Una sempre maggiore omologazione e controllo, non solo, come abbiamo visto, in materia di (dis)valori, basta ricordare le continue angherie contro Polonia ed Ungheria, ma anche in settori della vita sociale ed economica di cittadini e imprese. Lo abbiamo visto durante l’emergenza della pandemia da Covid 19 con le sue privazioni di libertà, lo stiamo vivendo con l’imposizione dell’ambientalismo ideologico e le sue conseguenze per la nostra vita quotidiana. Ora, con la nuova crisi energetica, ampiamente prevista (solo a parole) dalla stessa Commissione, l’Europa ci vuole imporre nuovi obblighi e sin anche controllarci nelle nostre stesse abitazioni. Ebbene di emergenza in emergenza, procede senza sosta il progetto di uniformità ed omologazione forzosa di paesi e cittadini europei. Di pochi giorni orsono l’ennesima tassera del mosaico centralista: l'esecutivo dell'Ue istituirà un "Forum di alto livello sulla standardizzazione europea".

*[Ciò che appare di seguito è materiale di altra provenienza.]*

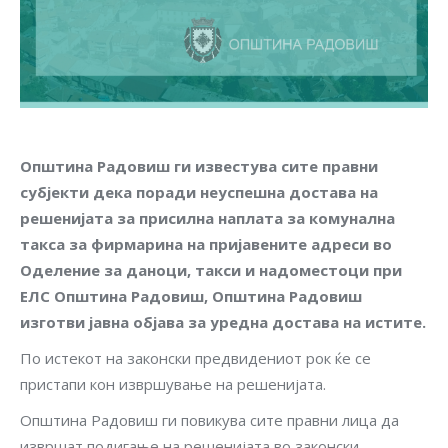
Општина Радовиш ги известува сите правни
субјекти дека поради неуспешна достава на
решенијата за присилна наплата за комунална
такса за фирмарина на пријавените адреси во
Оделение за даноци, такси и надоместоци при
ЕЛС Општина Радовиш, Општина Радовиш
изготви јавна објава за уредна достава на истите.
По истекот на законски предвидениот рок ќе се
пристапи кон извршување на решенијата.
Општина Радовиш ги повикува сите правни лица да
извршат подигање на решенијата во законски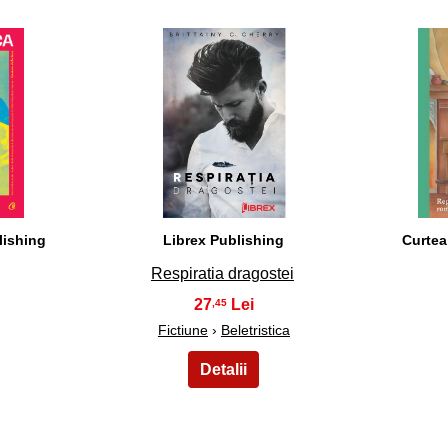
38
lishing
Librex Publishing
Curtea
Respiratia dragostei
27
,45
Fictiune
›
Beletristica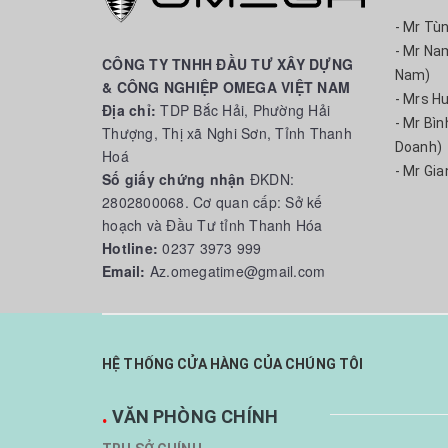
- Mr Tù
- Mr Na
CÔNG TY TNHH ĐẦU TƯ XÂY DỰNG
Nam)
& CÔNG NGHIỆP OMEGA VIỆT NAM
- Mrs H
Địa chỉ:
TDP Bắc Hải, Phường Hải
- Mr Bì
Thượng, Thị xã Nghi Sơn, Tỉnh Thanh
Doanh)
Hoá
- Mr Gia
Số giấy chứng nhận
ĐKDN:
2802800068. Cơ quan cấp: Sở kế
hoạch và Đầu Tư tỉnh Thanh Hóa
Hotline:
0237 3973 999
Email:
Az.omegatime@gmail.com
HỆ THỐNG CỬA HÀNG CỦA CHÚNG TÔI
.
VĂN PHÒNG CHÍNH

Come all’epoca del Covid e del Green Deal’, un ‘forum’ di esperti di alto livello dovrà fornire proposte e suggerimenti per affrontare le sfide del sistema di normazione europeo, per rispondere meglio alle esigenze di standardizzazione derivanti dalla trasformazione verde e digitale dell'ecosistema industriale dell'Ue. I 60 membri, tra cui organizzazioni di standardizzazione europee, associazioni di categoria, organizzazioni che rappresentano le PMI e le parti interessate della società (consumatori, ambientalisti e il mondo accademico). Ennesimo passo per piegare anche genialità imprenditoriale e competenza industriale alle manie dei falsi profeti del clima. Come la presenza dei più importanti leaders europei al ‘sabba’ della inaugurazione del tunnel del Gottardo del 1 giugno 2016 mostrò plasticamente ed anticipò la devianza immorale che ci sarebbe stata imposta, così ora la discussione e le decisioni sempre più centraliste, mostrano l’odio per la libertà e anticipano la tirannia omologatrice che colpirà il dissenso di ciascun cittadino e nazione.

Tuttavia, ad una Europa che regredisce verso il ‘centralismo democratico sovietico’ e si disinteressa dell’invasione di massa dei migranti come del ‘Piano per contrastare la povertà infantile’, si oppongono molti paesi. Ieri ad esempio, la Polonia ha inviato il primo segnale chiaro: la Germania vuole il centralismo? Prima ci risarcisca 1.300 miliardi di euro, pari al costo finanziario delle perdite subite durante la Seconda Guerra Mondiale sotto l'occupazione nazista.